The attention economy is an inevitable component of 21st-century education, but its presence does not negate the agency of educators or students. While we should take seriously the external forces exerting influence over our attention, the findings in this chapter suggest that educators and students alike possess the necessary tools to leverage the attention economy in pedagogically powerful ways. Knowing what activities, topics, or media engage students’ identities, humor, and curiosity enables educators to address “the crisis of significance” articulated by Wesch. Greater awareness of the external forces exerting influence over their attention affords students renewed choice in their online and educational lives.

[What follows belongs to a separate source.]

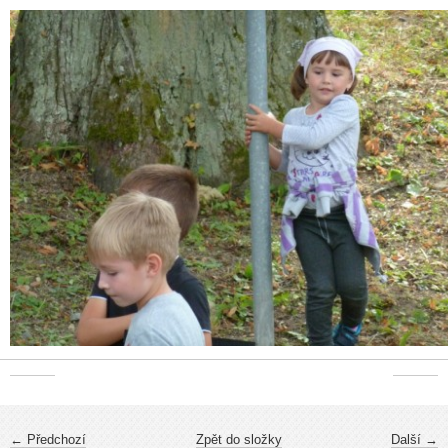
← Předchozí
Zpět do složky
Další →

The chapter opens with an exploration of the intersections between historical significance scholarship and attention economy research. Focus then turns to an extended examination of students’ Exit Tweets and Blog Posts to determine what students found significant in the course, how they explained their decisions, and how their agency differed when they were consumers or producers of historical content. Word frequency studies and close reading form the analytical frameworks for investigating common patterns and themes in students’ work.

Examining what students found most important in the class demonstrates the complex network of external forces influencing students’ attention. I, as the instructor, channeled their attention toward specific topics and ideas, thereby limiting the content students could select as significant. Yet students also chose to pay attention to content promoted by their peers. Their attention to specific ideas sometimes impacted my teaching as well. Students’ impact on each other and me suggests they possessed greater agency in the classroom than was sometimes apparent in the content they selected as most important.

Students’ explanations of significance often echoed definitions proposed by historical thinking scholars, but just as frequently reflected trends noted by viral media experts. In particular, students showed a strong preference for content that resonated with their identity, produced an unexpected sensation, or evoked curiosity and imagination. Parallels between students’ interpretations of historical significance and patterns detected in web users’ attention indicate the attention economy conditions what students perceive as attention-worthy and provides a vocabulary for justifying their conceptions.

The influence of peers, professor, and social media patterns governed students’ attention in their tweets especially. Students’ power to choose what grabbed their attention was a complex mix of limited freedom and creative choice. In the blog posts, by contrast, students adapted the attention economy for their own purposes. They employed reliable strategies, such as the use of pop culture references, humor, and media, to draw their peers’ attention to their blog posts. These tactics were not always effective but nonetheless demonstrate students’ ability to manipulate the attention economy for their own purposes.